Aus Deutschland waren ähnliche Stimmen zu vernehmen: Der ehemalige Türkei-Korrespondent des «Spiegels», Hasnain Kazim, schrieb in einem vielbeachteten Beitrag, dass bei denen, die für Erdogan votierten, die «Integration tatsächlich gescheitert» sei. Aber die Schuld, so Kazim, «liegt nicht bei Deutschland».

Vorweg: Die Abstimmung in der Türkei fand unter widrigsten, ja undemokratischen Bedingungen statt. Seit dem Putsch vor einem Jahr herrscht am Bosporus Ausnahmezustand. Die Gerichte, eigentlich die Pfeiler des Rechtsstaats, wurden von der regierenden AKP auf Linie gebracht. Oppositionelle Medien wurden dicht gemacht, unliebsame Journalisten des Landes verwiesen oder gleich eingekerkert. Und der Präsident, eigentlich von Verfassung wegen zur Unabhängigkeit verpflichtet, machte keinen Hehl daraus, wohin er die Türkei zu lenken gedenkt: In die autoritäre Sackgasse, in die Abhängigkeit eines einzelnen Mannes: Recep Tayip Erdogan.

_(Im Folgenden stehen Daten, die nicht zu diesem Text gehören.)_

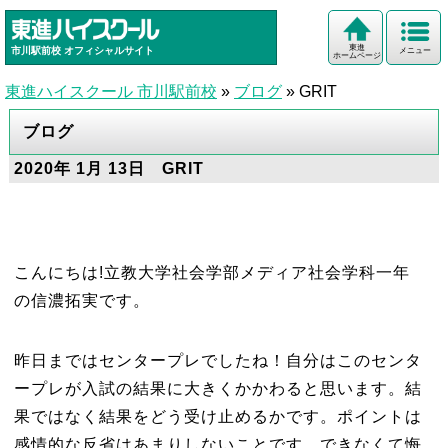
東進
市川駅前校
オフィシャルサイト
メニュー
ホームページ
東進ハイスクール 市川駅前校
»
ブログ
»
GRIT
ブログ
2020年 1月 13日 GRIT
こんにちは!立教大学社会学部メディア社会学科一年
の信濃拓実です。
昨日まではセンタープレでしたね！自分はこのセンタ
ープレが入試の結果に大きくかかわると思います。結
果ではなく結果をどう受け止めるかです。ポイントは
感情的な反省はあまりしないことです。できなくて悔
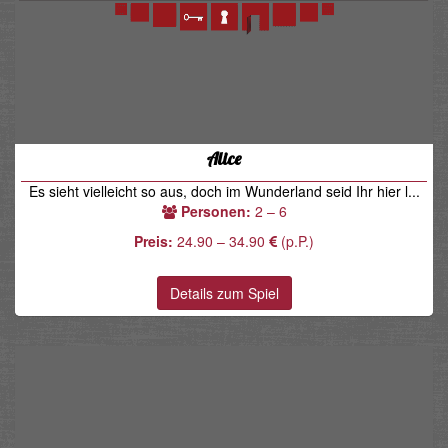
Alice
Es sieht vielleicht so aus, doch im Wunderland seid Ihr hier l...
Personen:
2 – 6
Preis:
24.90 – 34.90
(p.P.)
Details zum Spiel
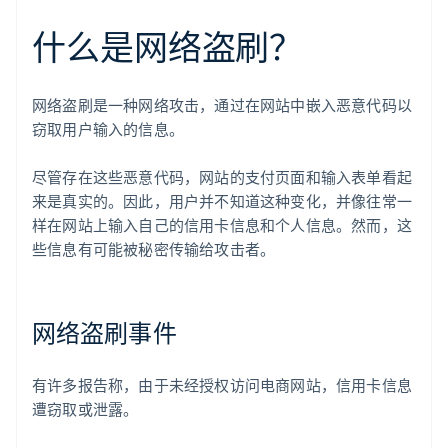
什么是网络盗刷？
网络盗刷是一种网络攻击，通过在网站中嵌入恶意代码以
窃取用户输入的信息。
尽管存在这些恶意代码，网站的支付页面和输入表单看起
来是真实的。因此，用户并不知道这种变化，并像往常一
样在网站上输入自己的信用卡信息和个人信息。然而，这
些信息有可能被秘密传输给攻击者。
网络盗刷事件
有许多报告称，由于未经授权访问电商网站，信用卡信息
遭窃取或泄露。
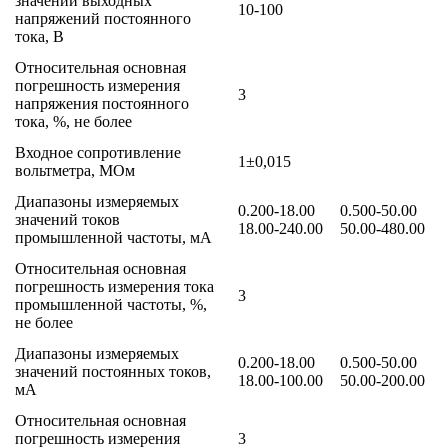
значений выходных
10-100
напряжений постоянного
тока, В
Относительная основная
погрешность измерения
3
напряжения постоянного
тока, %, не более
Входное сопротивление
1±0,015
вольтметра, МОм
Диапазоны измеряемых
0.200-18.00
0.500-50.00
значений токов
18.00-240.00
50.00-480.00
промышленной частоты, мА
Относительная основная
погрешность измерения тока
3
промышленной частоты, %,
не более
Диапазоны измеряемых
0.200-18.00
0.500-50.00
значений постоянных токов,
18.00-100.00
50.00-200.00
мА
Относительная основная
погрешность измерения
3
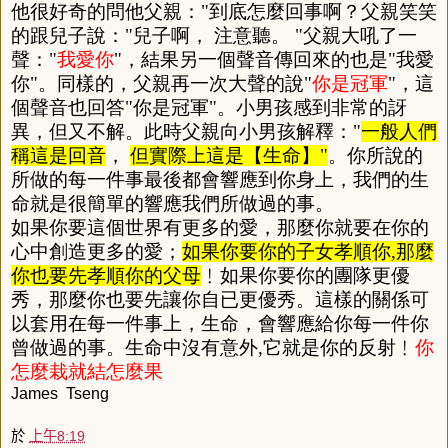
他很好奇的問他父親
：
"
到底怎麼回事啊
？
父親笑笑
的跟兒子說
：
"
兒子啊
，
注意聽
。
"
父親大吼了一
聲
：
"
我愛你
"
，
結果另一個聲音傳回來的也是
"
我愛
你
"
。
同樣的
，
父親再一次大聲的說
"
你是冠軍
"
，
這
個聲音也回答
"
你是冠軍
"
。
小男孩感到非常的訝
異
，
但又不解
。
此時父親向小男孩解釋
：
"
一般人們
稱這是回音
，
但實際上這是
【
生命
】
"
。
你所說的
所做的每一件事最後都會響應到你身上
，
我們的生
命就是很簡單的響應我們所做過的事
。
如果你要這個世界有更多的愛
，
那麼你就要在你的
心中創造更多的愛
；
如果你要你的子女孝順你
,
那麼
你也要先孝順你的父母
﹗如果你要你的團隊更優
秀
，
那麼你也要先讓你自已更優秀
。
這樣的關係可
以套用在每一件事上
，
生命
，
會響應給你每一件你
曾做過的事
。
生命中沒有意外
,
它就是你的反射﹗
你
怎麼栽就結怎麼果
James Tseng
於
上午8:19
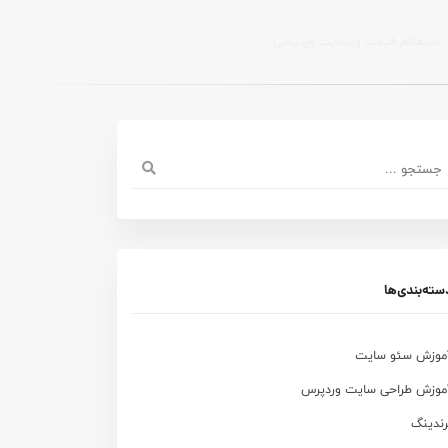
استعلام قیمت وبسایت وردپسی
سته‌بندی‌ها
موزش سئو سایت
موزش طراحی سایت وردپرس
رندینگ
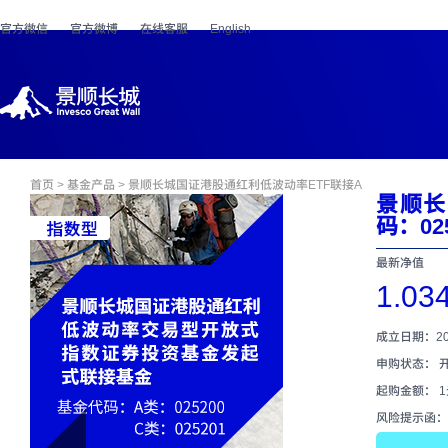
官方微信
官方微博
在线客服
English
首页
>
基金产品
> 景顺长城国证港股通红利低波动率ETF联接A
景顺长
码：02
最新净值
1.03
成立日期：202
申购状态： 
起购金额： 
风险提示函：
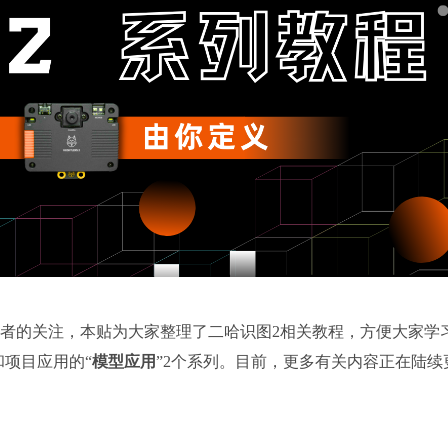
者的关注，本贴为大家整理了二哈识图2相关教程，方便大家学
和项目应用的“
模型应用
”2个系列。目前，更多有关内容正在陆续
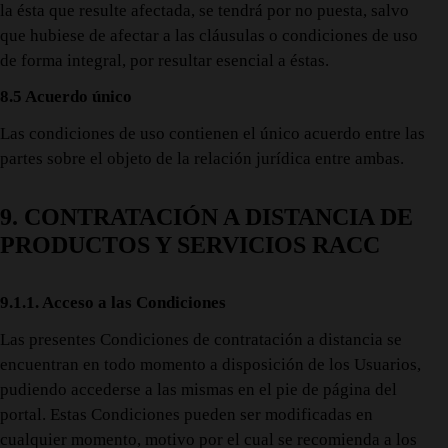
la ésta que resulte afectada, se tendrá por no puesta, salvo
que hubiese de afectar a las cláusulas o condiciones de uso
de forma integral, por resultar esencial a éstas.
8.5 Acuerdo único
Las condiciones de uso contienen el único acuerdo entre las
partes sobre el objeto de la relación jurídica entre ambas.
9. CONTRATACIÓN A DISTANCIA DE
PRODUCTOS Y SERVICIOS RACC
9.1.1. Acceso a las Condiciones
Las presentes Condiciones de contratación a distancia se
encuentran en todo momento a disposición de los Usuarios,
pudiendo accederse a las mismas en el pie de página del
portal. Estas Condiciones pueden ser modificadas en
cualquier momento, motivo por el cual se recomienda a los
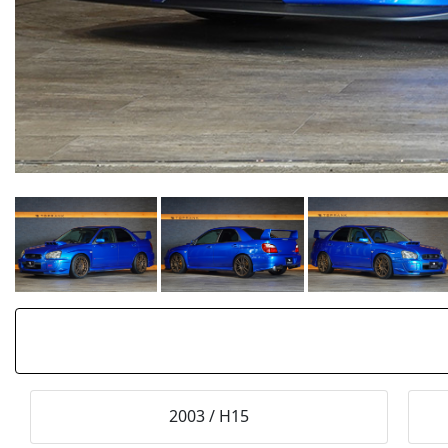
2003
/
H15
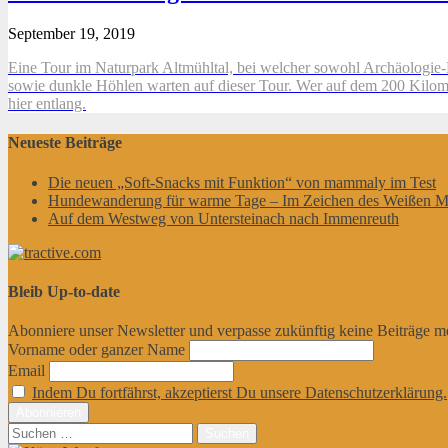
September 19, 2019
Eine Tour im Naturpark Altmühltal, bei welcher sowohl Archäologie
sowie dunkle Höhlen warten auf dieser Tour. Wer auf dem 200 Kilome
hier entlang.
Neueste Beiträge
Die neuen „Soft-Snacks mit Funktion“ von mammaly im Test
Hundewanderung für warme Tage – Im Zeichen des Weißen M
Auf dem Westweg von Untersteinach nach Immenreuth
Bleib Up-to-date
Abonniere unser Newsletter und verpasse zukünftig keine Beiträge m
Vorname oder ganzer Name
Email
Indem Du fortfährst, akzeptierst Du unsere Datenschutzerklärung.
Suchen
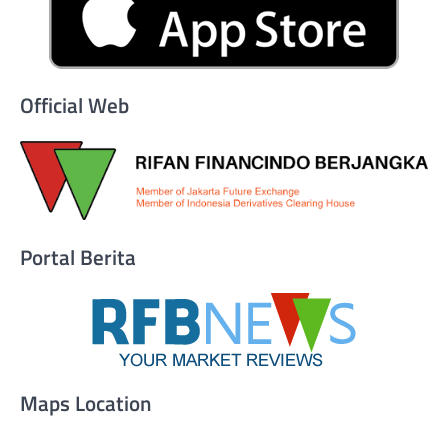
Official Web
Portal Berita
Maps Location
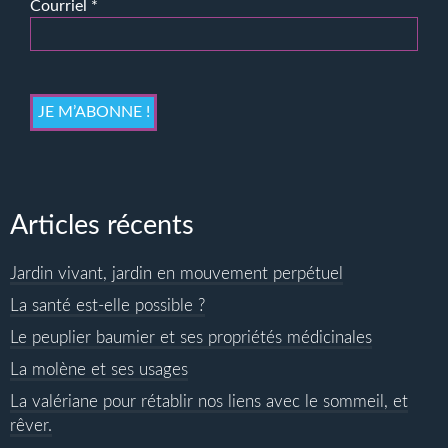
choisies
Courriel
*
sur
la
page
du
produit
Articles récents
Jardin vivant, jardin en mouvement perpétuel
La santé est-elle possible ?
Le peuplier baumier et ses propriétés médicinales
La molène et ses usages
La valériane pour rétablir nos liens avec le sommeil, et
rêver.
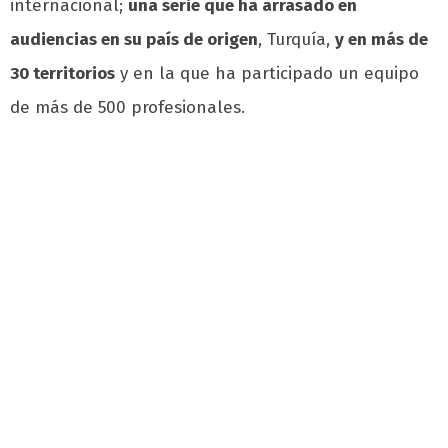
internacional;
una serie que ha arrasado en
audiencias en su país de origen
, Turquía,
y en más de
30 territorios
y en la que ha participado un equipo
de más de 500 profesionales.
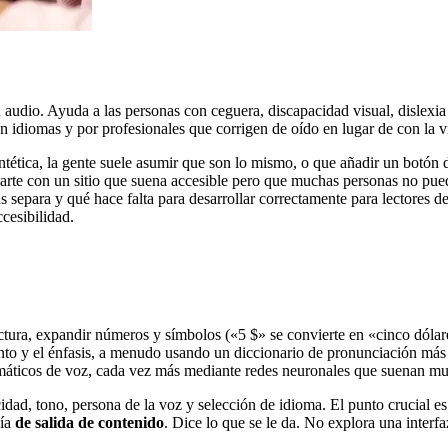
en audio. Ayuda a las personas con ceguera, discapacidad visual, disle
 idiomas y por profesionales que corrigen de oído en lugar de con la vi
ética, la gente suele asumir que son lo mismo, o que añadir un botón de
jarte con un sitio que suena accesible pero que muchas personas no pue
s separa y qué hace falta para desarrollar correctamente para lectores d
cesibilidad.
ctura, expandir números y símbolos («5 $» se convierte en «cinco dólare
nto y el énfasis, a menudo usando un diccionario de pronunciación más 
máticos de voz, cada vez más mediante redes neuronales que suenan muc
dad, tono, persona de la voz y selección de idioma. El punto crucial 
gía
de salida de contenido
. Dice lo que se le da. No explora una interf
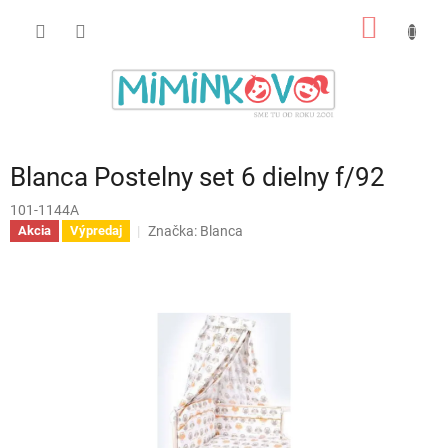
Prejsť
NÁKU
na
obsah
KOŠÍK
Blanca Postelny set 6 dielny f/92
101-1144A
Značka:
Blanca
Akcia
Výpredaj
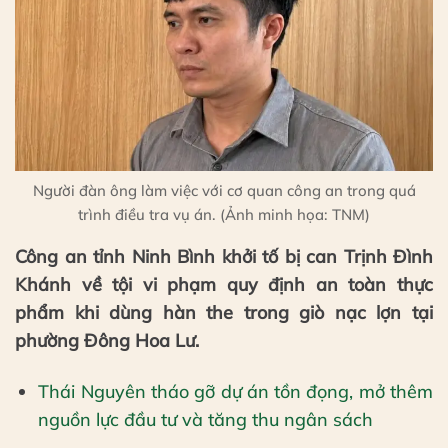
Người đàn ông làm việc với cơ quan công an trong quá
trình điều tra vụ án. (Ảnh minh họa: TNM)
Công an tỉnh Ninh Bình khởi tố bị can Trịnh Đình
Khánh về tội vi phạm quy định an toàn thực
phẩm khi dùng hàn the trong giò nạc lợn tại
phường Đông Hoa Lư.
Thái Nguyên tháo gỡ dự án tồn đọng, mở thêm
nguồn lực đầu tư và tăng thu ngân sách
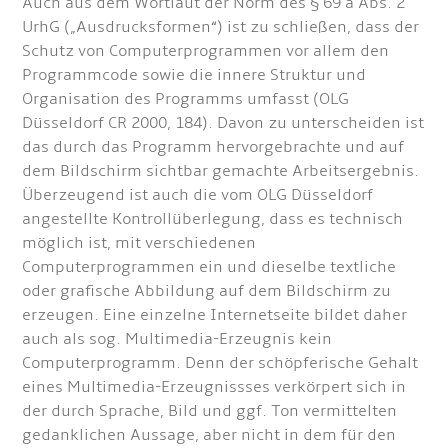
Auch aus dem Wortlaut der Norm des § 69 a Abs. 2
UrhG („Ausdrucksformen“) ist zu schließen, dass der
Schutz von Computerprogrammen vor allem den
Programmcode sowie die innere Struktur und
Organisation des Programms umfasst (OLG
Düsseldorf CR 2000, 184). Davon zu unterscheiden ist
das durch das Programm hervorgebrachte und auf
dem Bildschirm sichtbar gemachte Arbeitsergebnis.
Überzeugend ist auch die vom OLG Düsseldorf
angestellte Kontrollüberlegung, dass es technisch
möglich ist, mit verschiedenen
Computerprogrammen ein und dieselbe textliche
oder grafische Abbildung auf dem Bildschirm zu
erzeugen. Eine einzelne Internetseite bildet daher
auch als sog. Multimedia-Erzeugnis kein
Computerprogramm. Denn der schöpferische Gehalt
eines Multimedia-Erzeugnissses verkörpert sich in
der durch Sprache, Bild und ggf. Ton vermittelten
gedanklichen Aussage, aber nicht in dem für den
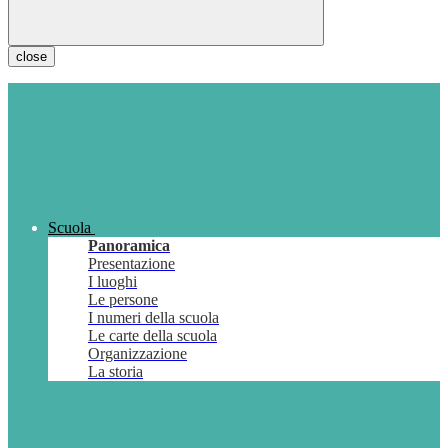
close
Scuola
Panoramica
Presentazione
I luoghi
Le persone
I numeri della scuola
Le carte della scuola
Organizzazione
La storia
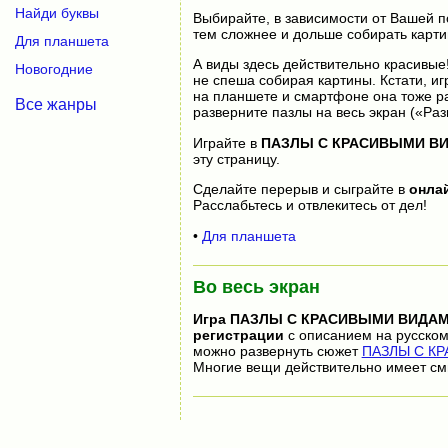
Найди буквы
Выбирайте, в зависимости от Вашей п
тем сложнее и дольше собирать карти
Для планшета
А виды здесь действительно красивые
Новогодние
не спеша собирая картины. Кстати, иг
на планшете и смартфоне она тоже ра
Все жанры
разверните пазлы на весь экран («Раз
Играйте в
ПАЗЛЫ С КРАСИВЫМИ В
эту страницу.
Сделайте перерыв и сыграйте в
онла
Расслабьтесь и отвлекитесь от дел!
•
Для планшета
Во весь экран
Игра
ПАЗЛЫ С КРАСИВЫМИ ВИДА
регистрации
с описанием на русском
можно развернуть сюжет
ПАЗЛЫ С КР
Многие вещи действительно имеет см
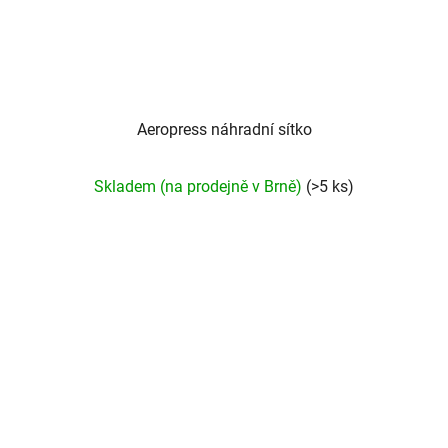
Aeropress náhradní sítko
Skladem (na prodejně v Brně)
(>5 ks)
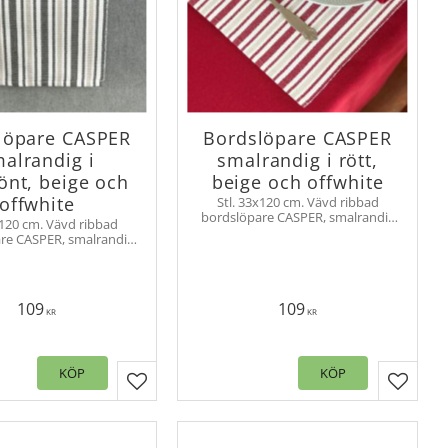
löpare CASPER
Bordslöpare CASPER
alrandig i
smalrandig i rött,
önt, beige och
beige och offwhite
offwhite
Stl. 33x120 cm. Vävd ribbad
bordslöpare CASPER, smalrandig
x120 cm. Vävd ribbad
duk tillverkad av återvunnet
re CASPER, smalrandig
material
lverkad av återvunnet
material
109
109
KR
KR
KÖP
KÖP
er
Lägg till i favoriter
Lägg til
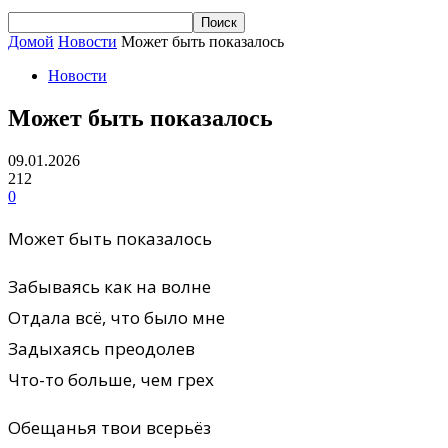
Домой
Новости
Может быть показалось
Новости
Может быть показалось
09.01.2026
212
0
Может быть показалось
Забываясь как на волне
Отдала всё, что было мне
Задыхаясь преодолев
Что-то больше, чем грех
Обещанья твои всерьёз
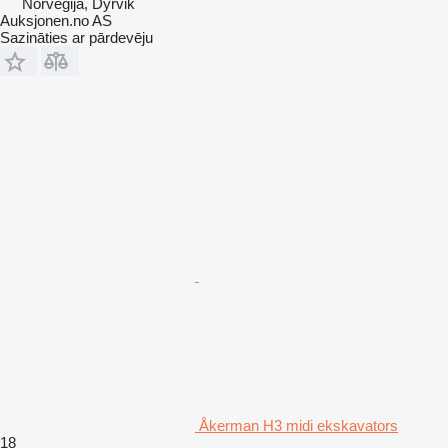
Norvēģija, Dyrvik
Auksjonen.no AS
Sazināties ar pārdevēju
Åkerman H3 midi ekskavators
18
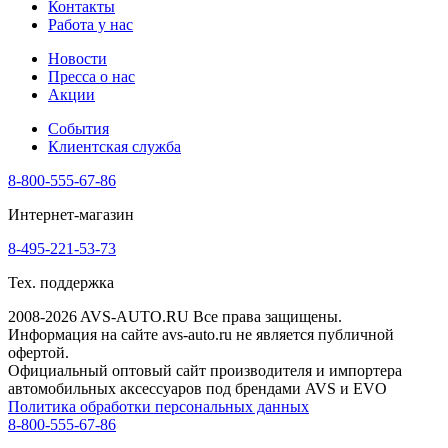
Контакты
Работа у нас
Новости
Пресса о нас
Акции
События
Клиентская служба
8-800-555-67-86
Интернет-магазин
8-495-221-53-73
Тех. поддержка
2008-2026 AVS-AUTO.RU Все права защищены.
Информация на сайте avs-auto.ru не является публичной
офертой.
Официальный оптовый сайт производителя и импортера
автомобильных аксессуаров под брендами AVS и EVO
Политика обработки персональных данных
8-800-555-67-86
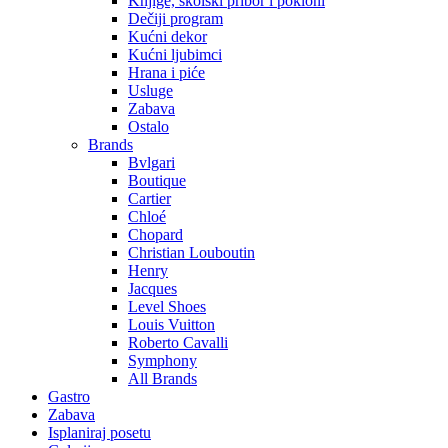
Knjige, školski pribor i pokloni
Dečiji program
Kućni dekor
Kućni ljubimci
Hrana i piće
Usluge
Zabava
Ostalo
Brands
Bvlgari
Boutique
Cartier
Chloé
Chopard
Christian Louboutin
Henry
Jacques
Level Shoes
Louis Vuitton
Roberto Cavalli
Symphony
All Brands
Gastro
Zabava
Isplaniraj posetu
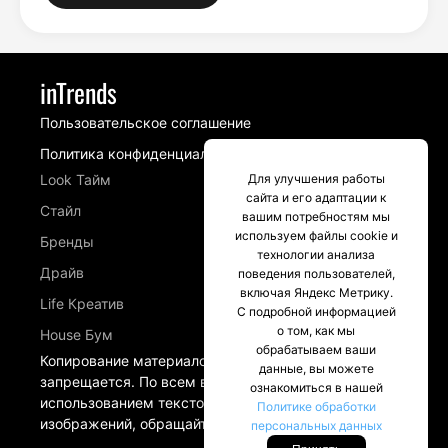
inTrends
Пользовательское соглашение
Политика конфиденциальности
Для улучшения работы
Look Тайм
сайта и его адаптации к
Стайл
вашим потребностям мы
используем файлы cookie и
Бренды
технологии анализа
Драйв
поведения пользователей,
включая Яндекс Метрику.
Life Креатив
С подробной информацией
о том, как мы
House Бум
обрабатываем ваши
Копирование материалов сайта intrends.ru
данные, вы можете
запрещается. По всем вопросам, связанных с
ознакомиться в нашей
использованием текстовых материалов и
Политике обработки
изображений, обращайтесь в разделе Контакты.
персональных данных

Und ja: Auch wenn die Demokratie dem Volk theoretisch alle Macht in die Hände legt: Schrankenlos ist sie nicht. Dafür sorgen der Rechtsstaat, die Medien, die als vierte Gewalt fungieren, übergeordnetes Völkerrecht und die Zivilgesellschaft. 

In der Türkei waren diese Voraussetzungen schon im Vorfeld der Referendums nicht gegeben. Das legen die zahlreichen Unstimmigkeiten und Unregelmässigkeiten während des Abstimmungssonntags nahe. Jetzt, nach dem Sieg des reaktionären AKP-Lagers, sind sie es noch weniger.

Aber: Forderungen, wonach Auslandstürken, die das Präsidialsystem Erdogans befürworteten, doch bitte die Heimreise antreten sollen, offenbaren ein seltsames Verständnis von Demokratie und Staatsbürgerschaft. Nicht genehme Stimmen zum Schweigen zu bringen, indem man ihnen den Abschied auf Nimmerwiedersehen nahelegt, gehört wenn schon ins Reich des Neo-Sultans Erdogan.

Dabei darf man nicht vergessen: Vor nicht allzulanger Zeit galt Erdogan als Brückenbauer. Als einer, der die traditionell starken Ultranationalisten in die Schranken wies, einer, der die Kurdenfrage zu lösen gewillt war, und einer, der für eine starke Türkei eintrat – vor dem Hintergrund der unsicheren geopolitischen Gemengelage in der Region. Viele sogenannte «Realisten» sprachen sich deshalb für Erdogan aus – als Bollwerk gegen den iranischen Gottesstaat und die saudischen Wahabiten. Dass jetzt ausgerechnet auch aus diesem Lager laute Stimmen gegen die Erdogan-Wähler ertönen, entbehrt nicht einer gewissen Ironie.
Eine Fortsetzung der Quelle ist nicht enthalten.